By Sunday, the fourth day of the campaign, the petition was already signed by 75,000 people. There were several individual petitions against the nuclear phase-out policy, but the latest is drawing public support at an explosive pace. Many have begun to doubt power security without nuclear reactors. Nuclear engineering majors whose career prospects have dimmed due to the loss of reactors and Uljin County residents whose community has been wrecked by the suspension of the construction of the two reactors will go on a nationwide tour to get signatures. If they get 1 million signatures, the government will inevitably have to reconsider its plan to discontinue the project.

The launch of the campaign was joined not just by LKP members, but also politicians from the Bareunmirae Party and Justice Party. A 61-year-old environmental activist from Gwangju — the support base for the ruling DP — claimed that going nuclear free is inviting doom on the nation.

테스트

Lawmakers of the opposition Liberty Korea Party launch a nationwide campaign to oppose the Moon Jae-in administration’s nuclear phase-out policy. [NEWS1]

Shin Kwang-jo, co-head of the campaign, introduced himself as a former student activist who went to the same high school as Prime Minister Lee Nak-yeon. He spent his savings on a full-page ad in the Hankyoreh, a leftist newspaper.

In a public challenge to the prime minister, Shin asked why the government was out to discourage science and technology advances and darken the prospects for the future. He claimed a future-oriented energy sourced by mixing nuclear and solar power should be the direction for the country to secure clean fuel and energy security. He lashed out at why the administration was dumping nuclear power that has provided cheap electricity and helped our industrial development without a single accident over the last 45 years.

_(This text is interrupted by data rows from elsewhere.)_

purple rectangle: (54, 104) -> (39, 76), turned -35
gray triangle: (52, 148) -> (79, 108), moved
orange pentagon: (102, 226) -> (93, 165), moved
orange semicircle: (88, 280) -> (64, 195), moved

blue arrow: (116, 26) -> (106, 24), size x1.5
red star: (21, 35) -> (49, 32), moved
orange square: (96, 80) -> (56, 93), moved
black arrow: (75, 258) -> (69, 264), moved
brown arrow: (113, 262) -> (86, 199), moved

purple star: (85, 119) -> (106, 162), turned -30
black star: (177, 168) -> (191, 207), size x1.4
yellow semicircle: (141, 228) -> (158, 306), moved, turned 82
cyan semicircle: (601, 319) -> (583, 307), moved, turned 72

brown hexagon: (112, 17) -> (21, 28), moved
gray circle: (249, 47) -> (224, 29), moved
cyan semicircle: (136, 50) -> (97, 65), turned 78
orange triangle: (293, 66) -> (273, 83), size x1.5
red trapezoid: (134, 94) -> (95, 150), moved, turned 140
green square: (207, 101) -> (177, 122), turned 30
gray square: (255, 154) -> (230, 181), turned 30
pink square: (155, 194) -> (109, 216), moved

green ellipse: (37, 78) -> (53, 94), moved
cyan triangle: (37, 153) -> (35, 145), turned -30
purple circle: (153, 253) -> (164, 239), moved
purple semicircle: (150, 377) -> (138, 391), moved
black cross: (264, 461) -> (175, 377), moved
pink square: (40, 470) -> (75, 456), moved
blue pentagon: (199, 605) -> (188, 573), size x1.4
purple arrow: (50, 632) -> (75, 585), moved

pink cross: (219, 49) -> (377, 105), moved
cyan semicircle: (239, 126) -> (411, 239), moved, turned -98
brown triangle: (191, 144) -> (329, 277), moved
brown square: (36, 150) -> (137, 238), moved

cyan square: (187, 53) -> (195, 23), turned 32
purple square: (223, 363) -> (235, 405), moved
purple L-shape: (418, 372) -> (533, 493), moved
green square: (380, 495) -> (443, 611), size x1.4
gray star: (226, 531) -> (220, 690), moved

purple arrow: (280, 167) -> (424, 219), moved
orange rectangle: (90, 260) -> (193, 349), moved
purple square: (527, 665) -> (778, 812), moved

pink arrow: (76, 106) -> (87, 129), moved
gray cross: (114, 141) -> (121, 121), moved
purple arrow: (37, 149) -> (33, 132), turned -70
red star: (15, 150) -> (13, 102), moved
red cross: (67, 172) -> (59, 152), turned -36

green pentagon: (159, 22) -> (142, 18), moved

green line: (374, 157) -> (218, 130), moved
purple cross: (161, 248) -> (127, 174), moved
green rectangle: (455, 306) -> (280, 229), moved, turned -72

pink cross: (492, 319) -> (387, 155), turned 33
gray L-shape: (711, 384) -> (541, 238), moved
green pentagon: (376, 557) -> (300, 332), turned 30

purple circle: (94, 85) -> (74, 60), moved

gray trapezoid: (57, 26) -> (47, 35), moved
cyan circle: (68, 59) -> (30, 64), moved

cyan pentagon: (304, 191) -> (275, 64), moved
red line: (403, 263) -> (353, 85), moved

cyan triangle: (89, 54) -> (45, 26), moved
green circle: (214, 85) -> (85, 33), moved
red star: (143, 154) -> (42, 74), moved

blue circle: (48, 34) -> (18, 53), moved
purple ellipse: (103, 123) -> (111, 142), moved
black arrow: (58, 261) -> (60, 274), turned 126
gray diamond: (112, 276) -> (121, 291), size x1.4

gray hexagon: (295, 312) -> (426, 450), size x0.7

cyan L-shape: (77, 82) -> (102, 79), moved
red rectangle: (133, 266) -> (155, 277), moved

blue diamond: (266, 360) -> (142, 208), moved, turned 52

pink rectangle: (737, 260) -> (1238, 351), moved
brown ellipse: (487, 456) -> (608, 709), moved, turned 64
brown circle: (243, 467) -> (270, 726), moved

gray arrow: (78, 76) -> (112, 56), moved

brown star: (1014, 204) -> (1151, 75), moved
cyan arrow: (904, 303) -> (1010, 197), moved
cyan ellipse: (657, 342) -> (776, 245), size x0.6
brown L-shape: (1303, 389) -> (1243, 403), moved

The government is out to scrap the Shin Hanul 3, 4 reactor construction projects that have already broken ground in Uljin. The future of the reactors is at stake. If they are not built, engineers and the supply chain of the nuclear reactor industry will be lost beyond repair. Even if South Korea’s reactor technology is sold overseas or adopted for commercial use in North Korea, supplies at home will come to cease. Once the lifeline is cut, an industry cannot be revived. The desperate action to save the Shin Hanul 3 and 4 reactors picked up on the brink of their death sentence.

If the petition can change the president’s mind, the alliance against Moon will find no reason to exist. The Shin Hanul reactors should be saved.